Is there anything Romney could do in the debates that would change the narrative?  He could try to make himself warmer, more human, more accessible.  But this just doesn’t seem possible for someone so disconnected from ordinary people and his own convictions.  We’ve seen the embarrassing results of his forced attempts at human-ness.  Also, debates demand tremendous preparation – Romney has been prepping for these debates for months – and it’s not easy to train yourself to be genuine.  Are there non-Benghazi lines of attack that could make Obama appear foreign, arrogant, radical or socialist?  Could Obama be successfully tarred with the Jeremiah Wright/Bill Ayers/Saul Alinsky brush?  No, all these attacks suffer from the same failure as the Benghazi attack: no one buys them.  Limbaugh et al. have been ranting all day long, every day for the last four years about Obama being a Kenyan-Muslim-Marxist – and no one buys it.  Maybe Romney could undo charges of policy evasion by making detailed proposals; for instance, he could specify which income tax exemptions he would eliminate in order to make his proposed high end tax cuts revenue-neutral.  But he’s running as a movement conservative, if he suddenly became candid about fiscal policy he’d have to confront the mathematical reality that is so unkind to conservatives: you can’t lower taxes, balance the budget and jump-start the economy all at the same time.  If he became specific he’d either have to embrace conservative fiscal and economic fantasies and be laughed off stage or reject them and be burned in effigy at Tea Party rallies.

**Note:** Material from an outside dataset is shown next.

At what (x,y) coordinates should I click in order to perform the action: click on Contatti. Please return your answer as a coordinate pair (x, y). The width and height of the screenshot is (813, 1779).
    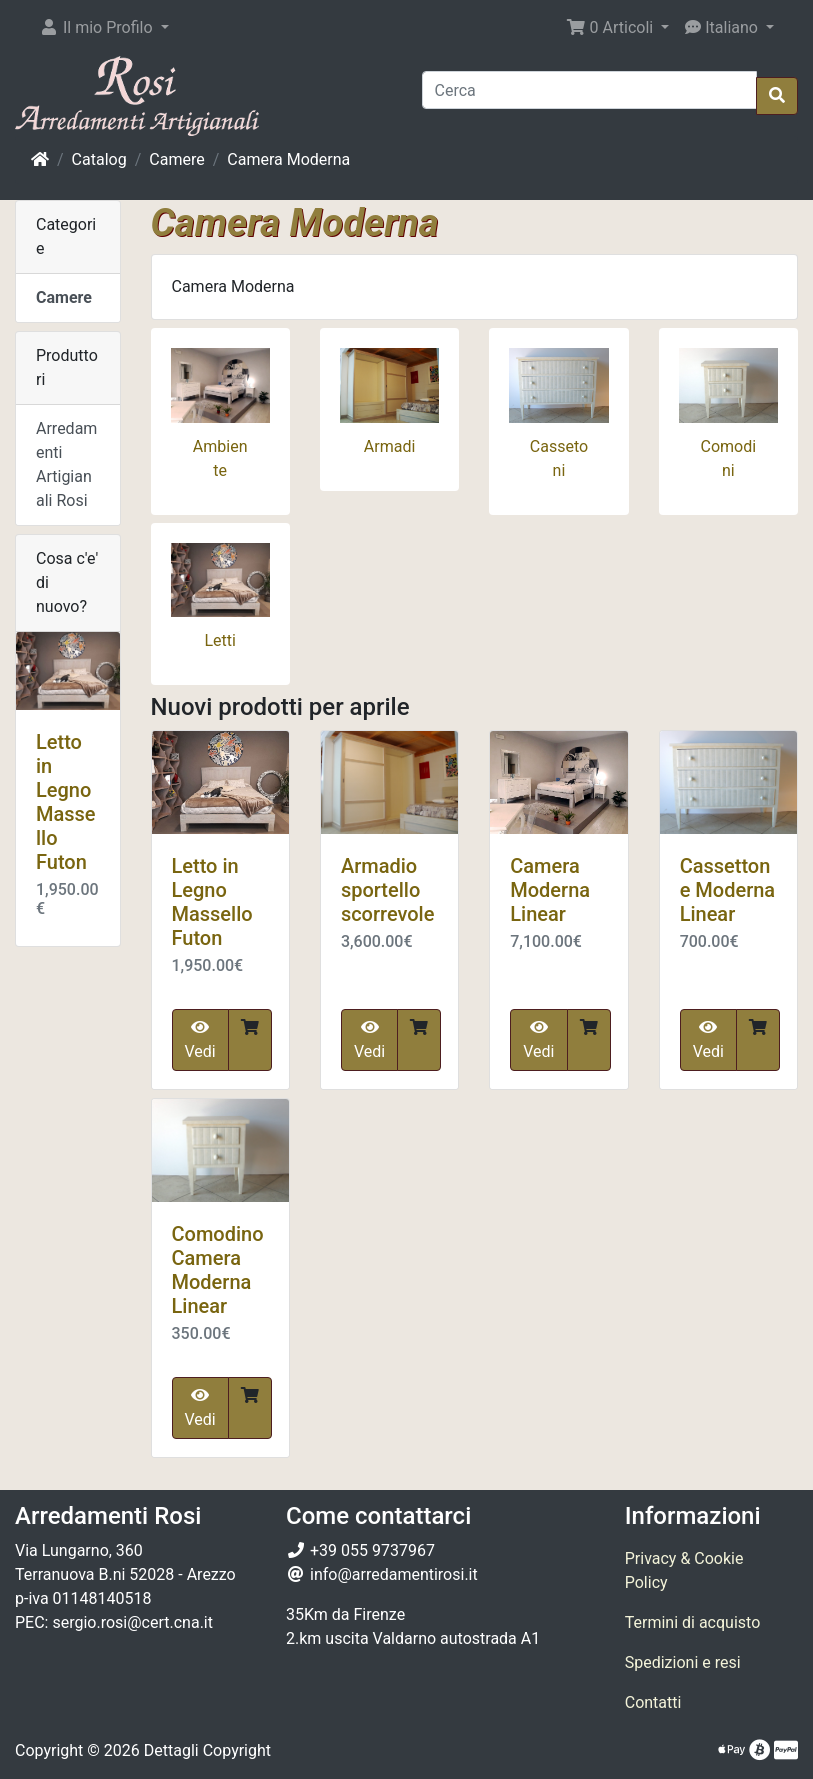
    Looking at the image, I should click on (653, 1702). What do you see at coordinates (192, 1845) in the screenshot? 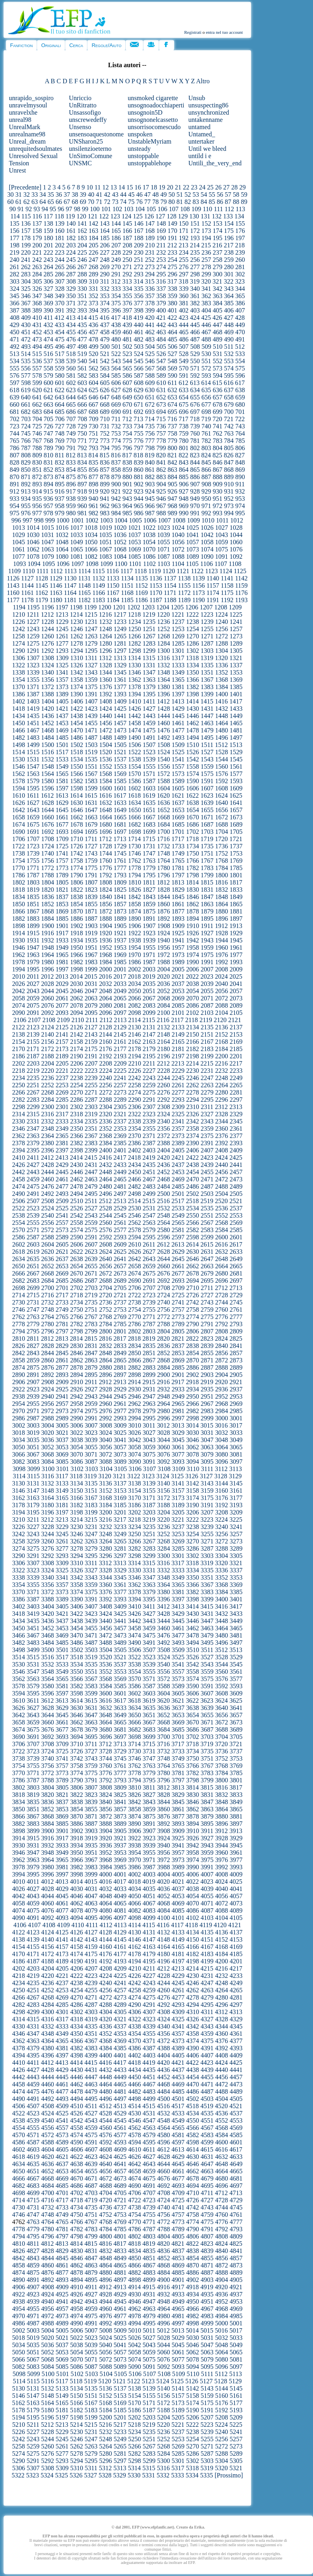
I see `3942` at bounding box center [192, 1845].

But this, of course, reveals Romney’s real problem: He’s stuck in the conservative quagmire.  He had to wade into that murky and unpleasant pool of social and cultural resentment to become the Republican nominee and he must remain there to keep conservative votes.  And he reached down deep into the muck to pull up conservative darling – and fellow fiscal math denialistPaul Ryan to be his running mate.  So now his position amounts to: please don’t look too closely at the muck.  But that strategy is not working – why not?  The answer is simple: 47%.  When a video surfaced showing Romney in a private meeting addressing a group of wealthy donors and maligning 47% of America as worthless tax evaders and welfare queens there was much discussion about whether it represented Romney’s real views or whether he was simply pandering to a rich, conservative audience.  But it doesn’t matter.  The video didn’t reveal the real Romney, it revealed the real conservative disposition.  When Romney picked Ryan he explicitly made the election about the size and role of the federal government.  Indeed, that’s what this election has always really been about.  Romney’s criticism of Obama’s Keynesian attempts to jolt the economy was really criticism of any government intervention in the economy.  In Romney’s worldview all we have to do to fix the economy is to get government out of the way and let the market work its magic.  Choosing Ryan merely made explicit Romney’s insistence that the welfare-regulatory state be substantially scaled back.  But Ryan plus the 47% video is deadly.  We now see the primary (though not the only) instinct behind conservative anti-government policy and that instinct is an ugly one.  It views social welfare as a plot to turn the morally weak into willing wards of the state.  It disparages half the country as people “who can never be convinced to take responsibility and care for their lives.”  When Romney strides out onto the debate stage tonight he’ll be stinking of that ugliness.  And there’s not much that a debate performance can do to remove that stink.